Read the full TechCrunch article here (By Connie Loizos)
TC: You get together, and then you settle on creating a retail pets business? Why?
RC: We were doing affiliate marketing and we wanted to own the entire customer experience and were looking for big categories that were underpenetrated. In fact, we thought the jewelry space was ripe for disruption, so we started going to trade shows and building the site and the back end.
We even spent a few hundred thousand dollars on jewelry and we were a few weeks away from launching the company, but I have a poodle, Tylee, who’s now 12 years old, and I would go every couple of weeks to buy products from this store owner who knew me and who I really trusted and who was a pet lover like me. And I had this epiphany; I realized I’m so much more passionate about this category. So we sold the jewelry, luckily getting back most of our money, and started Chewy.
TC: Obviously, you’d heard of the terrible fate of dot.com high-flier Pets.com. Why didn’t that dissuade you?
RC: The world was full of business models back then that didn’t make sense. People weren’t online. They were using dial-up. They weren’t comfortable putting their credit cards online. But over time, so much changed, including that the pets market had moved up into high-margin, higher-retail price points. You could also suddenly ship 30-pound boxes from most of the country overnight, thanks to shipping density.

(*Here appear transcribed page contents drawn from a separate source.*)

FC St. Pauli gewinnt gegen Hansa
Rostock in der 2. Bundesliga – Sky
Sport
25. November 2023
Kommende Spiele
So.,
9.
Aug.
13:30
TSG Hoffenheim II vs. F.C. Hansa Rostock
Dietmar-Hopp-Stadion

TC: You were living in Dania Beach, Florida — not exactly a tech hub at the time. Did you think about moving?
RC: I had family here, growing up. I also knew it would be really expensive to build out customer service in a big city. So it ended up working out really well. But you’re right, from a financing standpoint, south Florida is not a popular tech hub. We also had the fact that we were going head-to-head with Amazon, that I have no college education and the demise of Pets.com, and so when we talked with VCs, it was like, ‘We’ll pass.’

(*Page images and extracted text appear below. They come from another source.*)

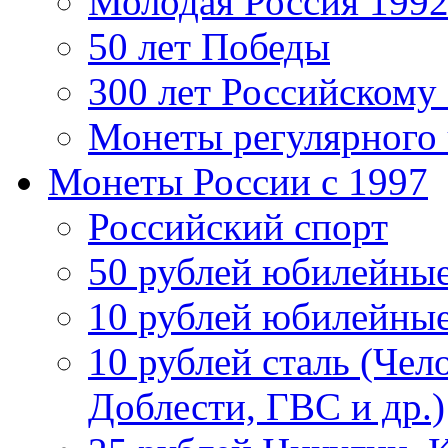
Молодая Россия 1992
50 лет Победы
300 лет Российскому
Монеты регулярного 
Монеты России c 1997
Российский спорт
50 рублей юбилейны
10 рублей юбилейны
10 рублей сталь (Чел
Доблести, ГВС и др.)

TC: Without outside help, how did you get started?
RC: We contacted a local distributor who worked with a [third-party logistics] company that was next to him, and we started buying product the same day. Then we started marketing to cities and states near fulfillment centers, using all direct-response marketing that we were able to optimize on the fly. We’d buy the inventory as we sold it and we were doing almost everything ourselves, so if an order came in and we didn’t have inventory, I’d go buy the product and ship it out from a local Kinkos.
For the first couple of years, it was three guys and a call center.
TC: When did that change?
RC: We hit an inflection point where three [third-party logistics companies] we were working with [were getting overwhelmed]. We’d give them weekly or monthly projections so they could plan ahead and have warehouse space, but they didn’t fully believe our growth and by the end of 2013, we had these 3PLs that couldn’t scale any more, so we had to bring fulfillment in-house.
We didn’t know anything about this, so we hired a bunch of people who were experts in fulfillment and we flew to Mechanicsburg, Pa. to lease a 400,000-square-foot space, and within nine months or so, we became expert at doing fulfillment. It was risky. It was totally outside of our areas of competence. But by August of 2014, after breaking everything first, that center was humming along, and then we launched another in Reno. At that point, we went national.
TC: You say VCs weren’t interested. What happened exactly?
RC: Almost from the beginning we reached out to investors, but I knew nothing about raising capital. I have no network. I come from a middle-class family. I don’t have a rich uncle. We just started cold-calling VCs and I learned the hard way that’s not how it works. I got turned down basically every single time, until Larry [Cheng of Volition Capital] invested, and it was not a competitive process.
TC: What convinced Larry to write you that first check?
RC: We’d reached out to Volition six to nine months earlier and spoke to an associate who took down our information, and they followed up with us in late 2012. We’d given them our projections and we were crushing our numbers. Larry was going to Disneyland anyway with his family, so he decided to make a pit stop to meet with us. I remember he was like, ‘Who is going to take this company to $100 million in sales?’ and I was like, ‘Me! Who do you think?’
I looked very young at the time so I think I was easy to underestimate. I’ve been slightly aged now from Chewy. But he gave us that needed credibility. Then Greenspring Associates — they’re investors in Volition — came in to lead our Series B.